Weili Lin, PhD, is the principal investigator of a research project to improve outcomes for children exposed to opioids, and Susan Gaylord, PhD, is the UNC site PI for a second project to help people with low back pain.
The National Institutes of Health announced today approximately 375 awards totaling $945 million for researchers in 41 states as part of the NIH HEAL (Helping to End Addiction Long-term) Initiative, an aggressive, trans-agency effort launched in 2018 to improve prevention and treatment strategies for opioid misuse and addiction, and to enhance pain management.
For a separate study, Boston University is the lead institution for a $907,601 grant to study mindfulness techniques to alleviate low back pain. The project includes the University of Pittsburgh, the University of Massachusetts, and UNC-Chapel Hill. Susan Gaylord, PhD, associate professor of physical medicine and rehabilitation at the UNC School of Medicine, is the UNC site principal investigator. The title of the project is “Group-based mindfulness for patients with chronic low back pain in the primary care setting.”

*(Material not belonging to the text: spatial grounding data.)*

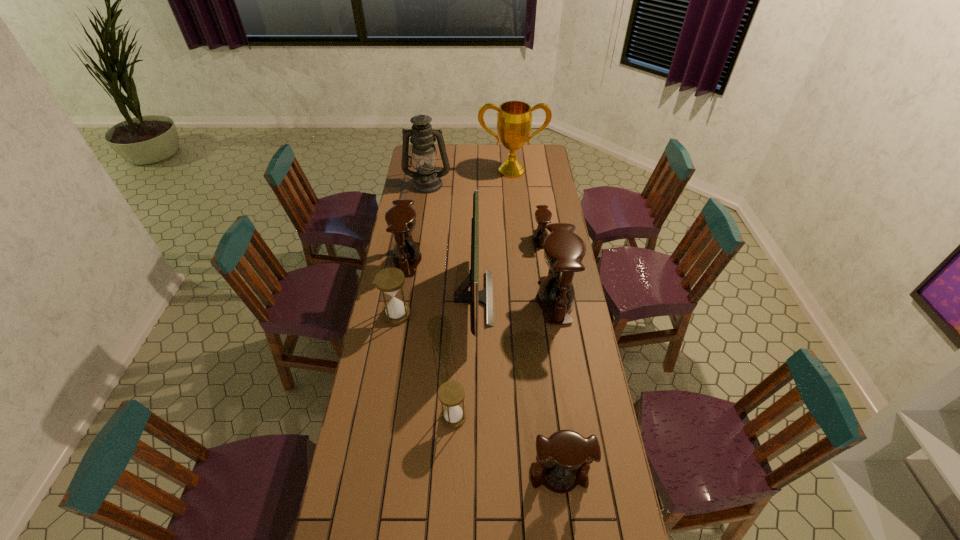 Where is `free space located on the back of the nearest hourglass`? This screenshot has height=540, width=960. free space located on the back of the nearest hourglass is located at coordinates (550, 400).

Where is `free spot located 0.350m on the front of the smallest brown hourglass`? free spot located 0.350m on the front of the smallest brown hourglass is located at coordinates (549, 305).

At what (x,y) coordinates should I click in order to perform the action: click on vacant space situated 0.210m on the left of the second nearest object. Please return your answer as a coordinate pair (x, y). Looking at the image, I should click on (380, 417).

You are a GUI agent. You are given a task and a screenshot of the screen. Output one action in this format:
    pyautogui.click(x=<x>, y=<y>)
    Task: Click on the object that is at the far edge
    
    Given the screenshot: What is the action you would take?
    pyautogui.click(x=514, y=118)

The image size is (960, 540). I want to click on oil lamp that is at the left edge, so click(x=426, y=179).

Locate an element on the screen. award that is at the right edge is located at coordinates (514, 118).

Find the location of a particular element. This screenshot has width=960, height=540. object positioned at the far right corner is located at coordinates (514, 118).

The width and height of the screenshot is (960, 540). In the image, there is a desktop. In order to click on free space at the far edge in this screenshot , I will do `click(482, 146)`.

The image size is (960, 540). Find the location of `free space at the left edge of the desktop`. free space at the left edge of the desktop is located at coordinates (371, 469).

Identify the location of vacant space at the right edge of the desktop. The image size is (960, 540). (540, 195). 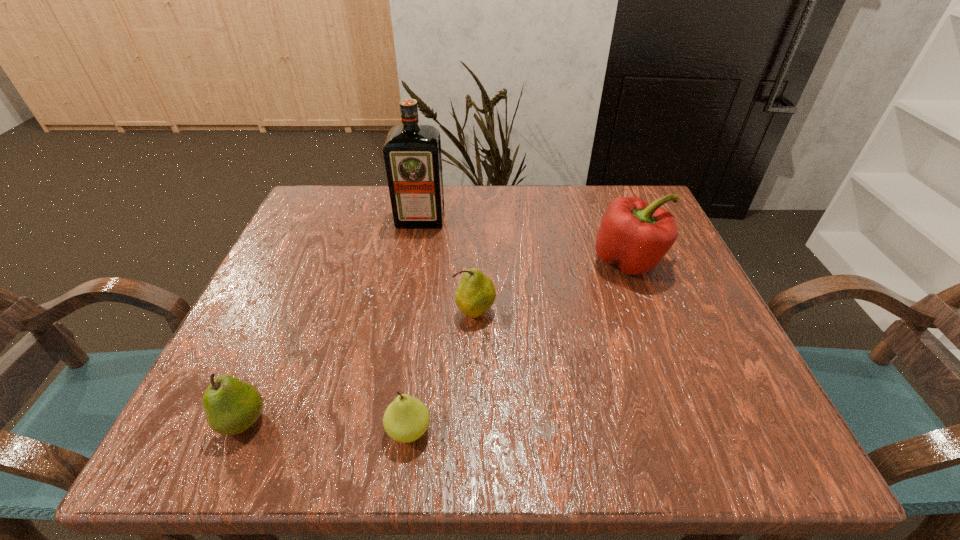 Where is `free space that satisfies the following two spatial constraints: 1. on the front label of the farthest object; 2. on the left side of the second tallest object`? This screenshot has width=960, height=540. free space that satisfies the following two spatial constraints: 1. on the front label of the farthest object; 2. on the left side of the second tallest object is located at coordinates (413, 261).

This screenshot has width=960, height=540. Identify the location of free space that satisfies the following two spatial constraints: 1. on the front label of the tallest object; 2. on the right side of the second tallest object. (413, 261). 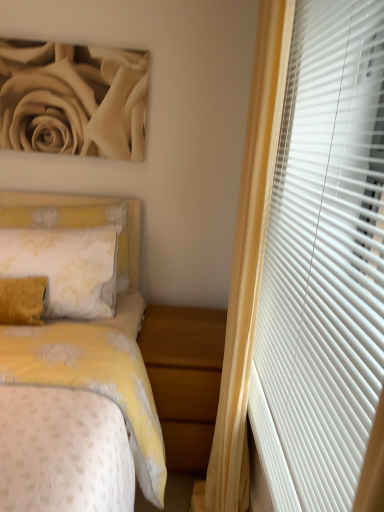 Question: From a real-world perspective, is white matte blinds at right positioned under wooden nightstand at lower center based on gravity?

Choices:
 (A) no
 (B) yes

Answer: (A)

Question: Does white matte blinds at right lie in front of wooden nightstand at lower center?

Choices:
 (A) yes
 (B) no

Answer: (A)

Question: Does white matte blinds at right lie behind wooden nightstand at lower center?

Choices:
 (A) yes
 (B) no

Answer: (B)

Question: Is there a large distance between white matte blinds at right and wooden nightstand at lower center?

Choices:
 (A) no
 (B) yes

Answer: (A)

Question: Would you say white matte blinds at right is outside wooden nightstand at lower center?

Choices:
 (A) yes
 (B) no

Answer: (A)

Question: Is yellow fabric headboard at left in front of or behind wooden nightstand at lower center in the image?

Choices:
 (A) behind
 (B) front

Answer: (A)

Question: From a real-world perspective, is yellow fabric headboard at left above or below wooden nightstand at lower center?

Choices:
 (A) above
 (B) below

Answer: (A)

Question: Is yellow fabric headboard at left wider or thinner than wooden nightstand at lower center?

Choices:
 (A) wide
 (B) thin

Answer: (B)

Question: Is yellow fabric headboard at left spatially inside wooden nightstand at lower center, or outside of it?

Choices:
 (A) outside
 (B) inside

Answer: (A)

Question: From the image's perspective, is white matte blinds at right above or below wooden nightstand at lower center?

Choices:
 (A) above
 (B) below

Answer: (A)

Question: From their relative heights in the image, would you say white matte blinds at right is taller or shorter than wooden nightstand at lower center?

Choices:
 (A) short
 (B) tall

Answer: (B)

Question: From a real-world perspective, is white matte blinds at right physically located above or below wooden nightstand at lower center?

Choices:
 (A) below
 (B) above

Answer: (B)

Question: Is white matte blinds at right in front of or behind wooden nightstand at lower center in the image?

Choices:
 (A) behind
 (B) front

Answer: (B)

Question: Considering the positions of point coord(134,215) and point coord(342,453), is point coord(134,215) closer or farther from the camera than point coord(342,453)?

Choices:
 (A) closer
 (B) farther

Answer: (B)

Question: Looking at the image, does yellow fabric headboard at left seem bigger or smaller compared to white matte blinds at right?

Choices:
 (A) big
 (B) small

Answer: (B) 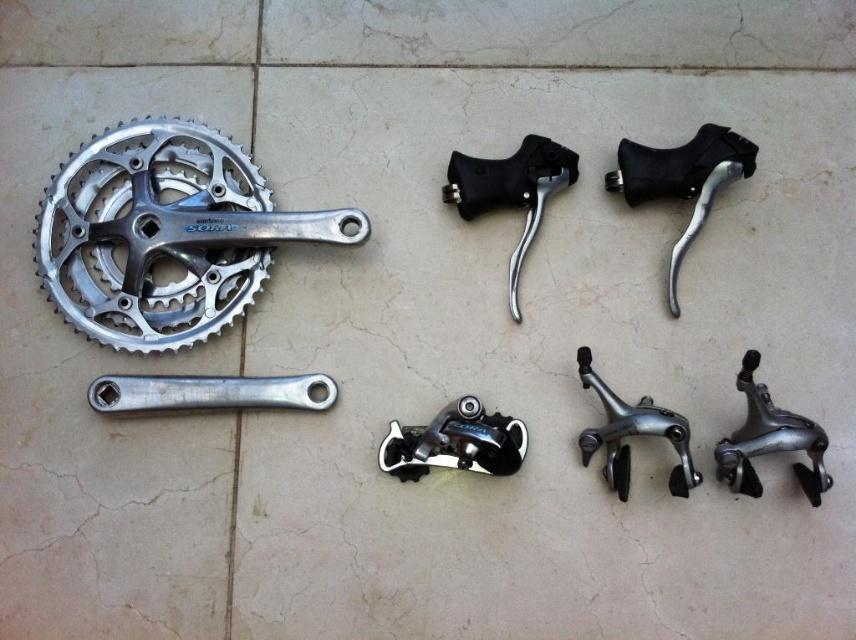 You are a technician inspecting the bicycle components. You notice two points marked on the image. One is at point (x=823, y=435) and the other is at point (x=670, y=488). Which point is closer to you?

Point (x=823, y=435) is closer to the viewer than point (x=670, y=488).

You are assembling a bicycle and need to place the silver metallic crank arm at lower left and the polished silver brake caliper at center. Which object is located above the other?

The silver metallic crank arm at lower left is positioned over the polished silver brake caliper at center, so it is above the other.

You are a mechanic working on a bike repair. You need to locate the brake lever for a specific repair task. The brake lever is positioned at a coordinate point. Which object from the scene corresponds to the brake lever located at point (770, 440)?

The brake lever located at point (770, 440) corresponds to the silver metallic brake at lower right. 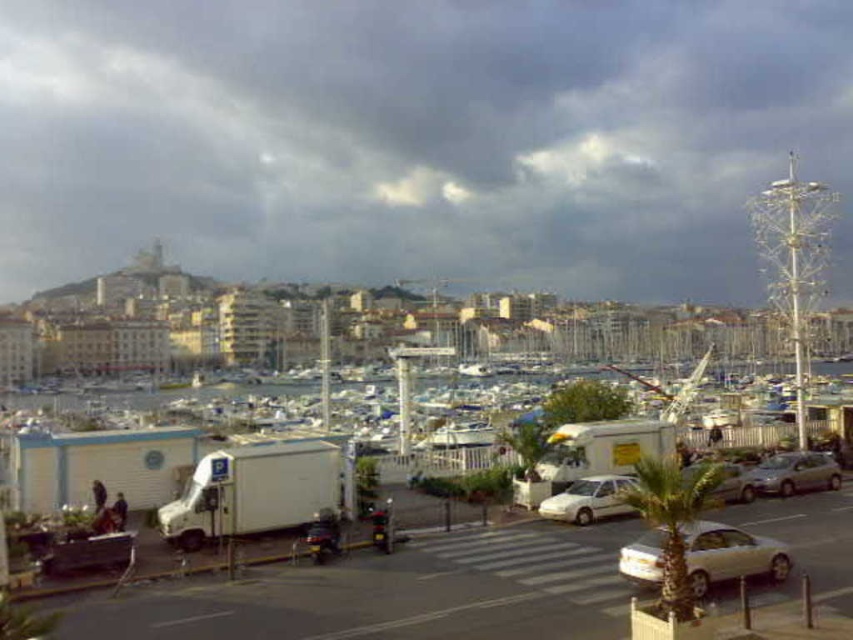 Can you confirm if white matte car at center is positioned below silver metallic hatchback at lower right?

Yes, white matte car at center is below silver metallic hatchback at lower right.

Who is positioned more to the left, white matte car at center or silver metallic hatchback at lower right?

From the viewer's perspective, white matte car at center appears more on the left side.

Locate an element on the screen. The height and width of the screenshot is (640, 853). white matte car at center is located at coordinates (589, 499).

You are a GUI agent. You are given a task and a screenshot of the screen. Output one action in this format:
    pyautogui.click(x=<x>, y=<y>)
    Task: Click on the white matte car at center
    The image size is (853, 640).
    Given the screenshot: What is the action you would take?
    pyautogui.click(x=589, y=499)

Looking at this image, which of these two, white matte trailer truck at lower left or white glossy car at lower right, stands taller?

white matte trailer truck at lower left

Does white matte trailer truck at lower left have a lesser height compared to white glossy car at lower right?

No.

Who is more forward, [286,525] or [711,525]?

Point [711,525] is more forward.

You are a GUI agent. You are given a task and a screenshot of the screen. Output one action in this format:
    pyautogui.click(x=<x>, y=<y>)
    Task: Click on the white matte trailer truck at lower left
    This screenshot has height=640, width=853.
    Given the screenshot: What is the action you would take?
    [x=254, y=490]

How far apart are white glossy car at lower right and silver metallic hatchback at lower right?

11.36 meters

Is point (701, 529) positioned after point (770, 477)?

That is False.

Describe the element at coordinates (729, 554) in the screenshot. I see `white glossy car at lower right` at that location.

Find the location of a particular element. white glossy car at lower right is located at coordinates (729, 554). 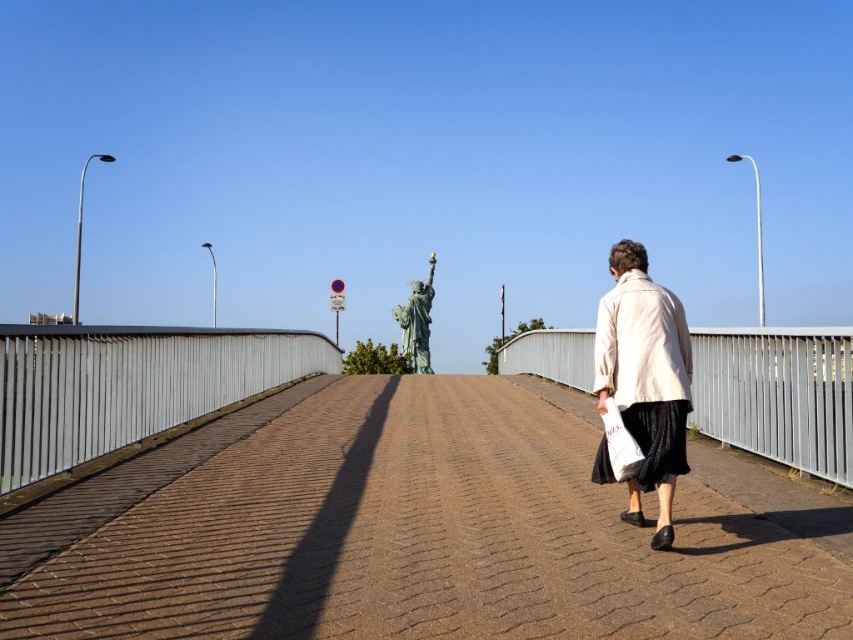 Which is more to the left, white metal rail at right or light beige fabric coat at right?

light beige fabric coat at right is more to the left.

Is white metal rail at right positioned behind light beige fabric coat at right?

Yes, white metal rail at right is behind light beige fabric coat at right.

What do you see at coordinates (776, 394) in the screenshot?
I see `white metal rail at right` at bounding box center [776, 394].

Identify the location of white metal rail at right. (776, 394).

Between silver metallic rail at left and white metal rail at right, which one has less height?

silver metallic rail at left is shorter.

Is point (102, 330) less distant than point (692, 400)?

Yes.

You are a GUI agent. You are given a task and a screenshot of the screen. Output one action in this format:
    pyautogui.click(x=<x>, y=<y>)
    Task: Click on the silver metallic rail at left
    The image size is (853, 640).
    Given the screenshot: What is the action you would take?
    pyautogui.click(x=129, y=385)

Can you confirm if brown textured pavement at center is bigger than silver metallic rail at left?

Indeed, brown textured pavement at center has a larger size compared to silver metallic rail at left.

Who is positioned more to the left, brown textured pavement at center or silver metallic rail at left?

silver metallic rail at left is more to the left.

Identify the location of brown textured pavement at center. This screenshot has width=853, height=640. (408, 532).

Locate an element on the screen. This screenshot has height=640, width=853. brown textured pavement at center is located at coordinates (408, 532). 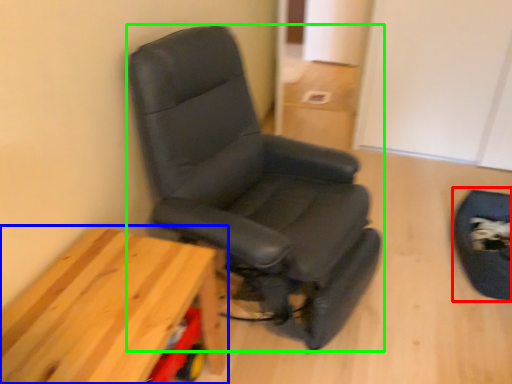 Question: Based on their relative distances, which object is nearer to swivel chair (highlighted by a red box)? Choose from table (highlighted by a blue box) and chair (highlighted by a green box).

Choices:
 (A) table
 (B) chair

Answer: (B) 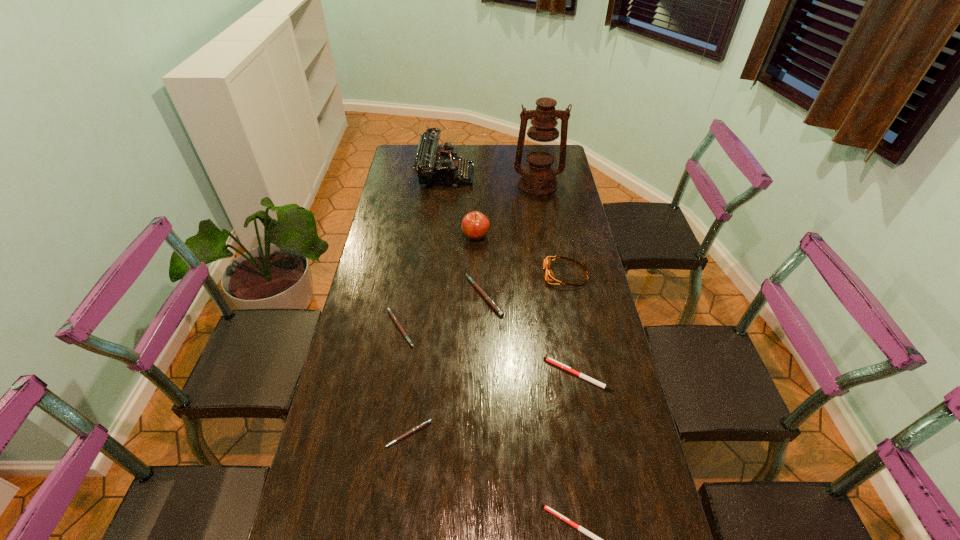 The image size is (960, 540). Identify the location of the nearest pink pen. (415, 429).

At what (x,y) coordinates should I click in order to perform the action: click on the smallest pink pen. Please return your answer as a coordinate pair (x, y). Looking at the image, I should click on (415, 429).

This screenshot has height=540, width=960. In order to click on vacant space located 0.290m on the left of the tallest object in this screenshot , I will do `click(449, 185)`.

The image size is (960, 540). Identify the location of free region located 0.270m on the keyboard of the typewriter. (532, 175).

At what (x,y) coordinates should I click in order to perform the action: click on vacant space located on the right of the third tallest object. Please return your answer as a coordinate pair (x, y). Looking at the image, I should click on [x=531, y=237].

At what (x,y) coordinates should I click in order to perform the action: click on vacant region located with the lenses facing forward on the sixth shortest object. Please return your answer as a coordinate pair (x, y). Looking at the image, I should click on (439, 275).

The height and width of the screenshot is (540, 960). I want to click on free spot located with the lenses facing forward on the sixth shortest object, so click(x=477, y=275).

Image resolution: width=960 pixels, height=540 pixels. I want to click on vacant region located 0.230m with the lenses facing forward on the sixth shortest object, so click(x=480, y=275).

The width and height of the screenshot is (960, 540). Find the location of `free space located 0.320m at the nib of the tallest pen`. free space located 0.320m at the nib of the tallest pen is located at coordinates (372, 296).

Where is `vacant area located at the nib of the tallest pen`? vacant area located at the nib of the tallest pen is located at coordinates (396, 296). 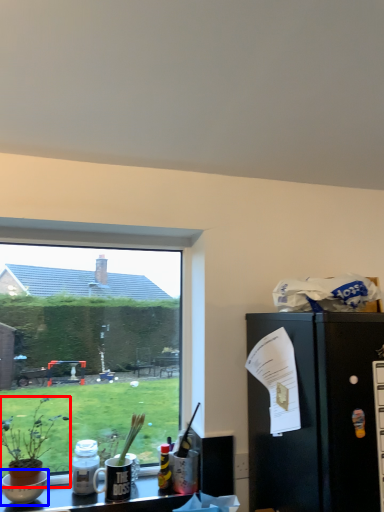 Question: Which object is further to the camera taking this photo, houseplant (highlighted by a red box) or bowl (highlighted by a blue box)?

Choices:
 (A) houseplant
 (B) bowl

Answer: (B) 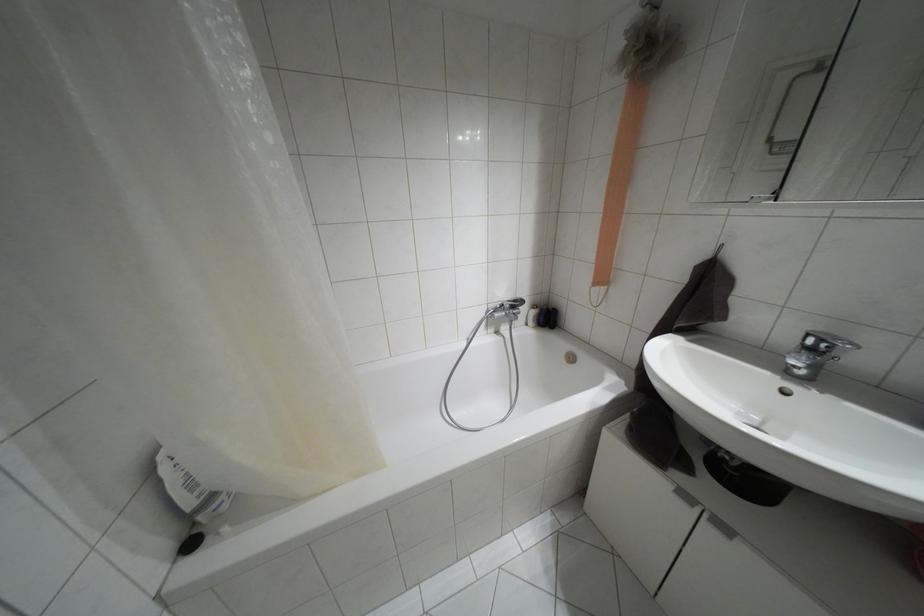 Find the location of a particular element. This screenshot has width=924, height=616. bathtub diverter knob is located at coordinates (513, 302). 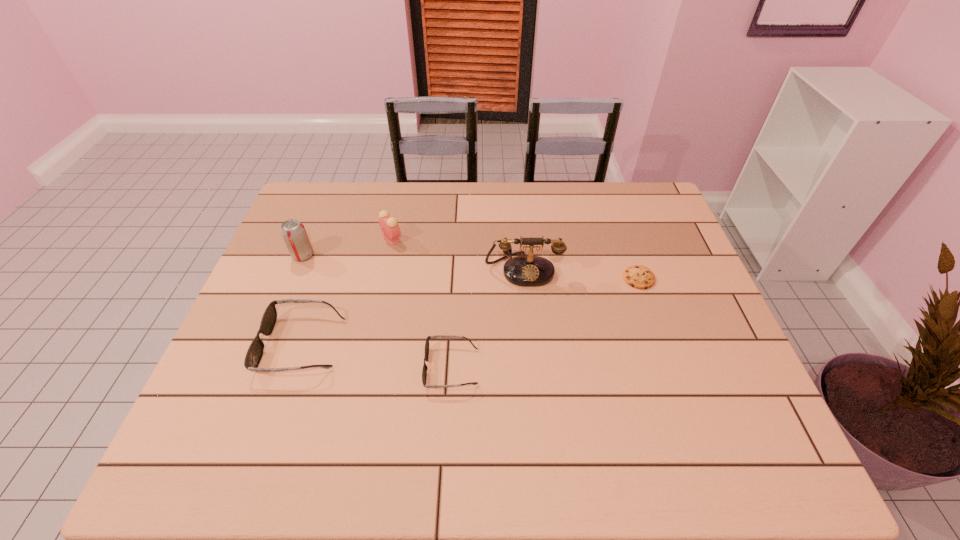 Locate an element on the screen. This screenshot has height=540, width=960. free space that is in between the second shortest object and the shortest object is located at coordinates (545, 322).

In order to click on free point between the fourth tallest object and the alarm clock in this screenshot , I will do `click(347, 291)`.

The image size is (960, 540). What are the coordinates of `empty location between the farthest object and the left sunglasses` in the screenshot? It's located at (347, 291).

At what (x,y) coordinates should I click in order to perform the action: click on empty location between the alarm clock and the soda can. Please return your answer as a coordinate pair (x, y). The image size is (960, 540). Looking at the image, I should click on (348, 247).

Locate an element on the screen. The width and height of the screenshot is (960, 540). free spot between the left sunglasses and the shortest object is located at coordinates (470, 311).

Choose which object is the third nearest neighbor to the soda can. Please provide its 2D coordinates. Your answer should be formatted as a tuple, i.e. [(x, y)], where the tuple contains the x and y coordinates of a point satisfying the conditions above.

[(424, 371)]

Identify which object is located as the second nearest to the second object from right to left. Please provide its 2D coordinates. Your answer should be formatted as a tuple, i.e. [(x, y)], where the tuple contains the x and y coordinates of a point satisfying the conditions above.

“Our goal is to help patients in a non-invasive but effective and inexpensive way to curb chronic low back pain,” said Gaylord, who is the director of the program on integrative medicine and the director of the mindfulness-based stress and pain management program at the UNC School of Medicine. “Chronic low back pain is one of the most common conditions treated in the primary care setting, yet treatment remains unsatisfactory for many patients, and use of opioids has many unintended consequences, such as addiction, overdose, and diversion. Mindfulness has been shown to be effective for treatment of chronic low back pain, yet it remains underutilized in primary care and is not generally reimbursed by health insurance. This project will plan a pragmatic trial to better understand how a group-based mindfulness program can be effectively integrated into real-life primary-care settings, thus improving outcomes and increasing access to non-opioid treatments.”
NIH Director Francis S. Collins, MD, PhD, said, “It’s clear that a multi-pronged scientific approach is needed to reduce the risks of opioids, accelerate development of effective non-opioid therapies for pain and provide more flexible and effective options for treating addiction to opioids. This unprecedented investment in the NIH HEAL Initiative demonstrates the commitment to reversing this devastating crisis.”
The HEAL Initiative has built on extensive, well-established NIH research, including basic science of the complex neurological pathways involved in pain and addiction, implementation science to develop and test treatment models, and research to integrate behavioral interventions with medication-assisted treatment for opioid use disorder. Successes from this research include the development of the nasal form of naloxone, the most commonly used nasal spray for reversing opioid overdose, the development of buprenorphine for the treatment of opioid use disorder, and evidence for the use of nondrug and mind/body techniques such as yoga, tai chi, acupuncture, and mindfulness meditation to help patients control and manage pain.
NIH has worked with experts from public and private organizations to identify the areas that would most benefit from focused efforts by NIH alone or in partnership with outside organizations. The NIH HEAL Initiative will continue to bolster research across NIH to improve treatments for opioid misuse and addiction and enhance pain management.